◆ **Your goal**
Retype only the lines below from the one with "Fontainebleau Miami Beach & Coastal" to the one with "gulamalar için Trakya Döküm’e danışılmalıdır.", inclusive, skipping every image.

*** Opening Dataset records ***

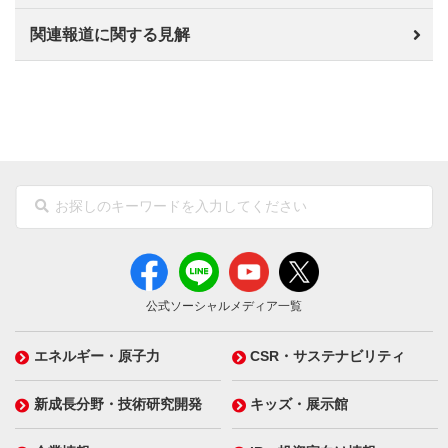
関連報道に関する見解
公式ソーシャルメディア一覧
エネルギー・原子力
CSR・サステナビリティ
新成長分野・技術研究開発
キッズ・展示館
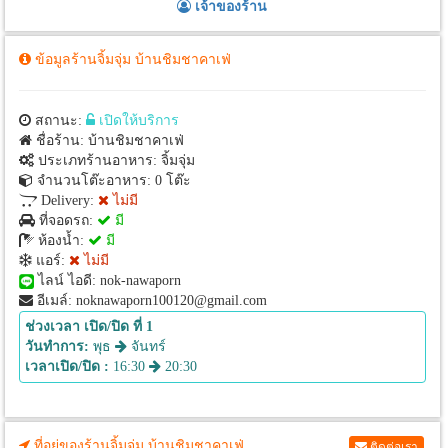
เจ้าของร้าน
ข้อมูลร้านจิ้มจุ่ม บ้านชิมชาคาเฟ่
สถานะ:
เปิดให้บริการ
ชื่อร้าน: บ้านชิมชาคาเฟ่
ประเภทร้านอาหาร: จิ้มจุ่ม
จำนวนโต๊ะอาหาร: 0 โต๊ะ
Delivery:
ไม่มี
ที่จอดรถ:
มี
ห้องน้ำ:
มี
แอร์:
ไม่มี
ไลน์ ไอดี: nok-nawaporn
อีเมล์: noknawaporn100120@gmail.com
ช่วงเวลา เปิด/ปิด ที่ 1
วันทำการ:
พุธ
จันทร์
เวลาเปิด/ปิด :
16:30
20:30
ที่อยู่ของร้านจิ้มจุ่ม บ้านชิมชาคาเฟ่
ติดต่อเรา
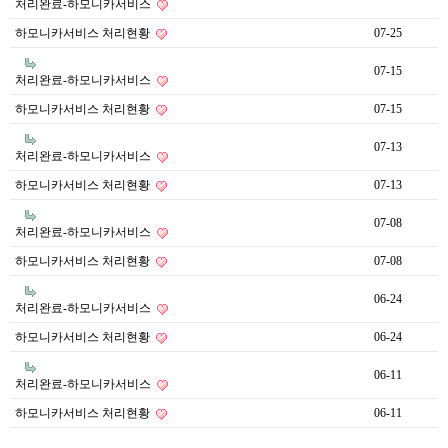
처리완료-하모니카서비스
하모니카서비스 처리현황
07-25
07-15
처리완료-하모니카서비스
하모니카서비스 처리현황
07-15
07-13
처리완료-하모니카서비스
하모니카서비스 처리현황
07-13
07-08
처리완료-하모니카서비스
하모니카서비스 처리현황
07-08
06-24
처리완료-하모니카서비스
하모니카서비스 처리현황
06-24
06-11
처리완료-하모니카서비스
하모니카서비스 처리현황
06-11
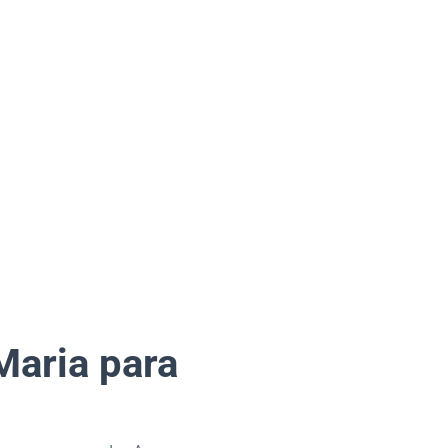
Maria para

*** Closing Dataset records ***
*** Opening Dataset records ***

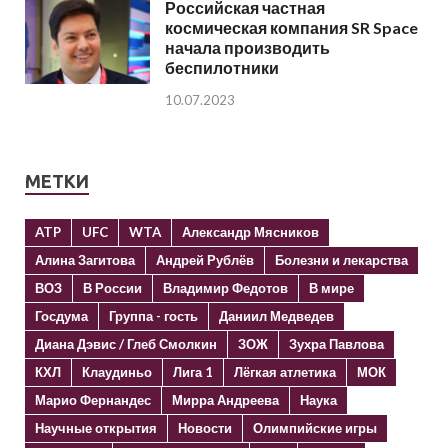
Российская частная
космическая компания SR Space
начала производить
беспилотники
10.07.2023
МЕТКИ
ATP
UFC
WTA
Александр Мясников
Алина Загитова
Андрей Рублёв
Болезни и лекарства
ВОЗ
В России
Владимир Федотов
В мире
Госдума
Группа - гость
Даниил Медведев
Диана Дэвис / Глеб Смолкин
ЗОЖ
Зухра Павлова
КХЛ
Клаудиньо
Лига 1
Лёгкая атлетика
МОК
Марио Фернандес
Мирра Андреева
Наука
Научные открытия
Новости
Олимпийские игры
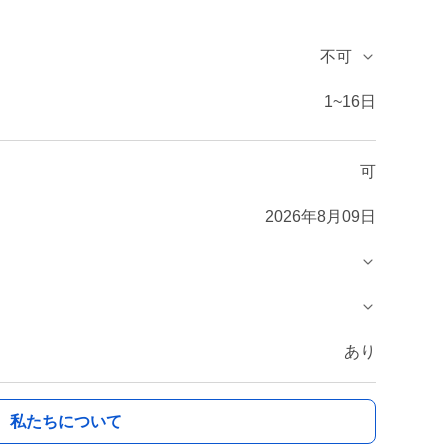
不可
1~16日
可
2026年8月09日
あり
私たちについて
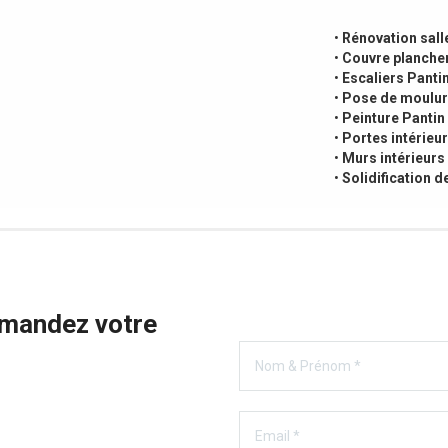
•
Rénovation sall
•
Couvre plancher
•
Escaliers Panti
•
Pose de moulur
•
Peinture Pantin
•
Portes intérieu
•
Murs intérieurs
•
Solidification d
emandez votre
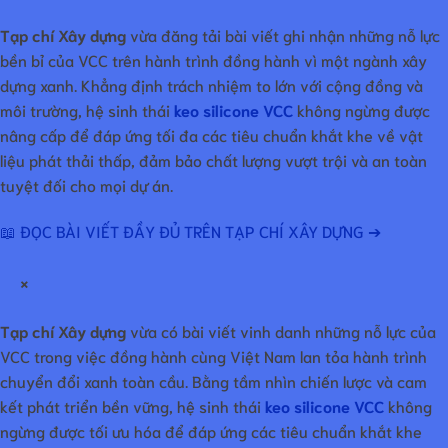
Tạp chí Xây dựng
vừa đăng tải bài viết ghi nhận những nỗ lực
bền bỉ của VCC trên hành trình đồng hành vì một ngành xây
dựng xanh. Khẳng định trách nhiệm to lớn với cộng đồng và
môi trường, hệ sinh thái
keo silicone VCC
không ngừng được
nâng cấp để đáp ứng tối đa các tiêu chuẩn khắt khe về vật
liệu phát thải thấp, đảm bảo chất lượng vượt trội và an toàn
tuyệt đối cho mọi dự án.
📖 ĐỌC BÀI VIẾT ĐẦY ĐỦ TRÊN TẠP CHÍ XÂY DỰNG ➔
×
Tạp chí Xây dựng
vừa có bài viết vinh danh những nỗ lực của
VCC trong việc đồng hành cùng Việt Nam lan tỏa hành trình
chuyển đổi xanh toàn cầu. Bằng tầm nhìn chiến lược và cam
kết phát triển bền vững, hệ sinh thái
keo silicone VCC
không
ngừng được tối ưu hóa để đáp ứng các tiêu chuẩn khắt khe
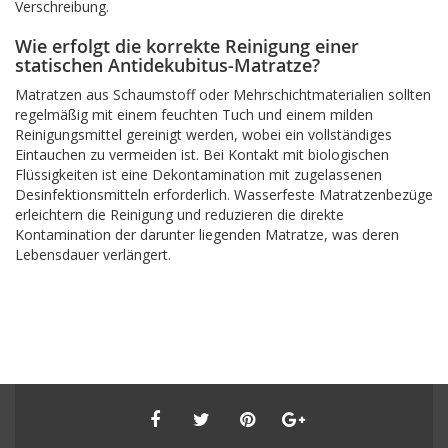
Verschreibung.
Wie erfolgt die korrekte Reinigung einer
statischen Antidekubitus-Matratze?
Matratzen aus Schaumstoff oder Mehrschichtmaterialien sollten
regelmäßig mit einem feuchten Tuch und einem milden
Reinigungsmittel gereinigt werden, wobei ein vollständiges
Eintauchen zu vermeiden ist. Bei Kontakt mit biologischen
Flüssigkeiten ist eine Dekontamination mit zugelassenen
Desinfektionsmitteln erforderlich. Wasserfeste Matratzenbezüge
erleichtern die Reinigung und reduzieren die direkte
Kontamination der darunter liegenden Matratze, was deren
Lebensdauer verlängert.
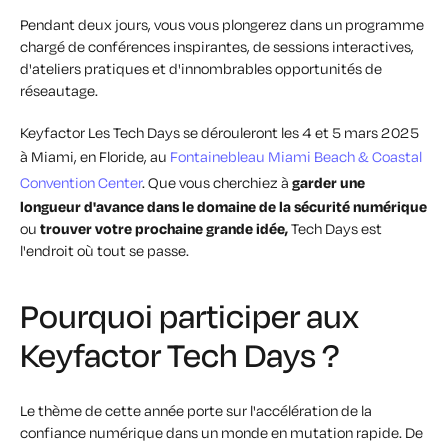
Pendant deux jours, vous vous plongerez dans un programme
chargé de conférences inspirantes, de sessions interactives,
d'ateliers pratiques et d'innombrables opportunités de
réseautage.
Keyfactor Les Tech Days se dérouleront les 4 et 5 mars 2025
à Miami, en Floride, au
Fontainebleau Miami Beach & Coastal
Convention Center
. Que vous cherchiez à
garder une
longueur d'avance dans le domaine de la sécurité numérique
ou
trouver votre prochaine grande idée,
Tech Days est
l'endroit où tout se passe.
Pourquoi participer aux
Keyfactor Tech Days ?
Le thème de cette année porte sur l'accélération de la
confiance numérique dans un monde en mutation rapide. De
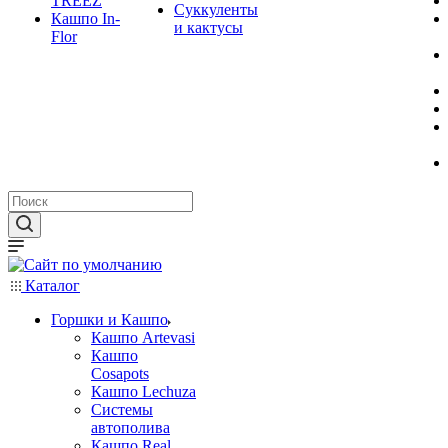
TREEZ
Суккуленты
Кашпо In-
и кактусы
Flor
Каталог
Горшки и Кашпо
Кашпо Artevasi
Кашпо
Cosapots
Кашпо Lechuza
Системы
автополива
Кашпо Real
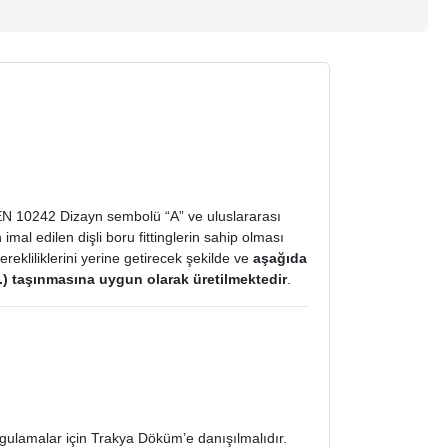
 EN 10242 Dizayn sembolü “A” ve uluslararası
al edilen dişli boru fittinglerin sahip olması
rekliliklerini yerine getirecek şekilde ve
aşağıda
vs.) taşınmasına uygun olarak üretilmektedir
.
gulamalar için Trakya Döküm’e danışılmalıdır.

*** Closing Dataset records ***

◆ **Output of the exercise**
Fontainebleau Miami Beach & Coastal
Convention Center
. Que vous cherchiez à
garder une
longueur d'avance dans le domaine de la sécurité numérique
ou
trouver votre prochaine grande idée,
Tech Days est
l'endroit où tout se passe.
Pourquoi participer aux
Keyfactor Tech Days ?
Le thème de cette année porte sur l'accélération de la
confiance numérique dans un monde en mutation rapide. De
TREEZ
Суккуленты
Кашпо In-
и кактусы
Flor
Каталог
Горшки и Кашпо
Кашпо Artevasi
Кашпо
Cosapots
Кашпо Lechuza
Системы
автополива
Кашпо Real
 EN 10242 Dizayn sembolü “A” ve uluslararası
al edilen dişli boru fittinglerin sahip olması
rekliliklerini yerine getirecek şekilde ve
aşağıda
vs.) taşınmasına uygun olarak üretilmektedir
.
gulamalar için Trakya Döküm’e danışılmalıdır.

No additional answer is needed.